TASK BRIEF →
The answer must be an exact printing of every record below, with the pictures omitted.

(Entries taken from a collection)
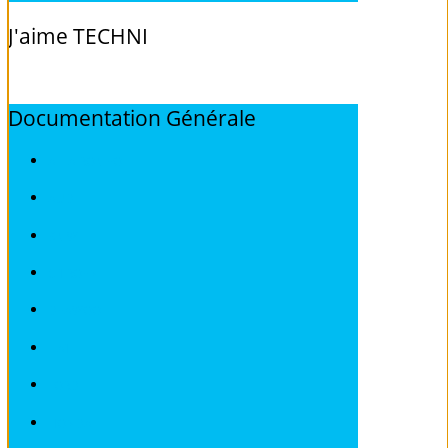
J'aime
TECHNI
Documentation
Générale
ALFA ROMEO
AUDI
BMW
CITROEN
DEAWOO
FIAT
FORD
HONDA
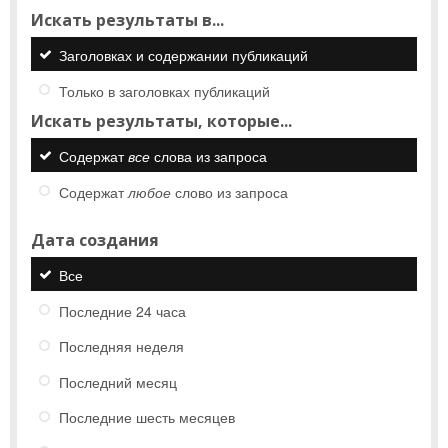
Искать результаты в...
Заголовках и содержании публикаций
Только в заголовках публикаций
Искать результаты, которые...
Содержат
все
слова из запроса
Содержат
любое
слово из запроса
Дата создания
Все
Последние 24 часа
Последняя неделя
Последний месяц
Последние шесть месяцев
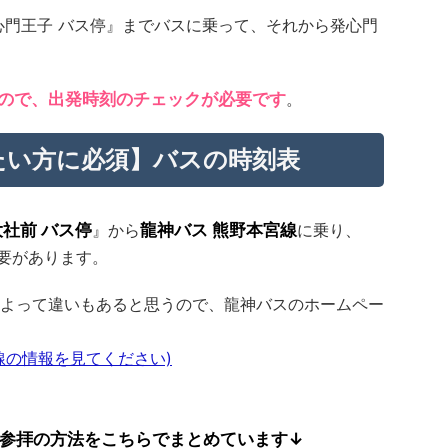
心門王子 バス停』までバスに乗って、それから発心門
なので、出発時刻のチェックが必要です
。
たい方に必須】バスの時刻表
社前 バス停
』から
龍神バス 熊野本宮線
に乗り、
要があります。
よって違いもあると思うので、龍神バスのホームペー
線の情報を見てください)
参拝の方法をこちらでまとめています↓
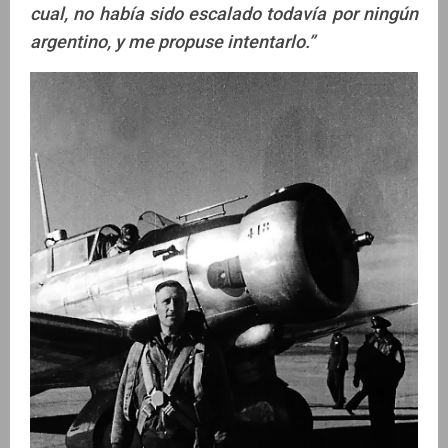
cual, no había sido escalado todavía por ningún
argentino, y me propuse intentarlo.”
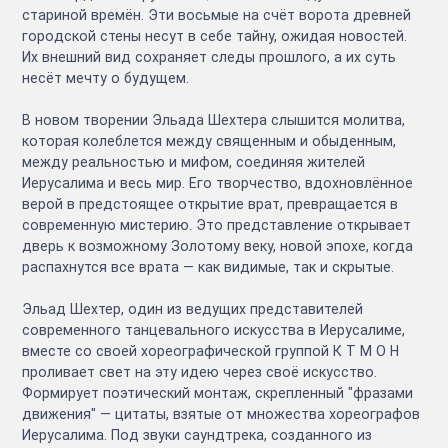
стариной времён. Эти восьмые на счёт ворота древней
городской стены несут в себе тайну, ожидая новостей.
Их внешний вид сохраняет следы прошлого, а их суть
несёт мечту о будущем.
В новом творении Эльада Шехтера слышится молитва,
которая колеблется между священным и обыденным,
между реальностью и мифом, соединяя жителей
Иерусалима и весь мир. Его творчество, вдохновлённое
верой в предстоящее открытие врат, превращается в
современную мистерию. Это представление открывает
дверь к возможному Золотому веку, новой эпохе, когда
распахнутся все врата — как видимые, так и скрытые.
Эльад Шехтер, один из ведущих представителей
современного танцевального искусства в Иерусалиме,
вместе со своей хореографической группой К Т М О Н
проливает свет на эту идею через своё искусство.
Формирует поэтический монтаж, скрепленный "фразами
движения" — цитаты, взятые от множества хореографов
Иерусалима. Под звуки саундтрека, созданного из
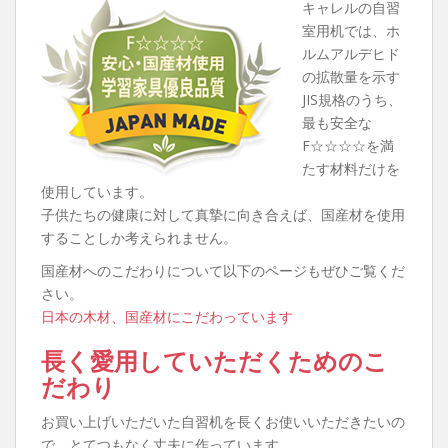
キャレルの自習
室用机では、ホ
ルムアルデヒド
の拡散量を示す
JIS規格のうち、
最も安全な
F☆☆☆☆を満
たす材料だけを
使用しています。
子供たちの健康に対して真摯に向き合えば、国産材を使用
することしか考えられません。
国産材へのこだわりについて以下のページもぜひご覧くだ
さい。
日本の木材、国産材にこだわっています
長く愛用していただくためのこ
だわり
お買い上げいただいた自習机を長くお使いいただきたいの
で、とてつもなく丈夫に作っています。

SOLUTION FOR THIS EXERCISE →
J'aime
TECHNI
Documentation
Générale
ALFA ROMEO
AUDI
BMW
CITROEN
DEAWOO
FIAT
FORD
HONDA
Искать результаты в...
Заголовках и содержании публикаций
Только в заголовках публикаций
Искать результаты, которые...
Содержат
все
слова из запроса
Содержат
любое
слово из запроса
Дата создания
Все
Последние 24 часа
Последняя неделя
Последний месяц
Последние шесть месяцев
心門王子 バス停』までバスに乗って、それから発心門
なので、出発時刻のチェックが必要です
。
たい方に必須】バスの時刻表
社前 バス停
』から
龍神バス 熊野本宮線
に乗り、
要があります。
よって違いもあると思うので、龍神バスのホームペー
線の情報を見てください)
参拝の方法をこちらでまとめています↓
cual, no había sido escalado todavía por ningún
argentino, y me propuse intentarlo.”
стариной времён. Эти восьмые на счёт ворота древней
городской стены несут в себе тайну, ожидая новостей.
Их внешний вид сохраняет следы прошлого, а их суть
несёт мечту о будущем.
В новом творении Эльада Шехтера слышится молитва,
которая колеблется между священным и обыденным,
между реальностью и мифом, соединяя жителей
Иерусалима и весь мир. Его творчество, вдохновлённое
верой в предстоящее открытие врат, превращается в
современную мистерию. Это представление открывает
дверь к возможному Золотому веку, новой эпохе, когда
распахнутся все врата — как видимые, так и скрытые.
Эльад Шехтер, один из ведущих представителей
современного танцевального искусства в Иерусалиме,
вместе со своей хореографической группой К Т М О Н
проливает свет на эту идею через своё искусство.
Формирует поэтический монтаж, скрепленный "фразами
движения" — цитаты, взятые от множества хореографов
Иерусалима. Под звуки саундтрека, созданного из
キャレルの自習
室用机では、ホ
ルムアルデヒド
の拡散量を示す
JIS規格のうち、
最も安全な
F☆☆☆☆を満
たす材料だけを
使用しています。
子供たちの健康に対して真摯に向き合えば、国産材を使用
することしか考えられません。
国産材へのこだわりについて以下のページもぜひご覧くだ
さい。
日本の木材、国産材にこだわっています
長く愛用していただくためのこ
だわり
お買い上げいただいた自習机を長くお使いいただきたいの
で、とてつもなく丈夫に作っています。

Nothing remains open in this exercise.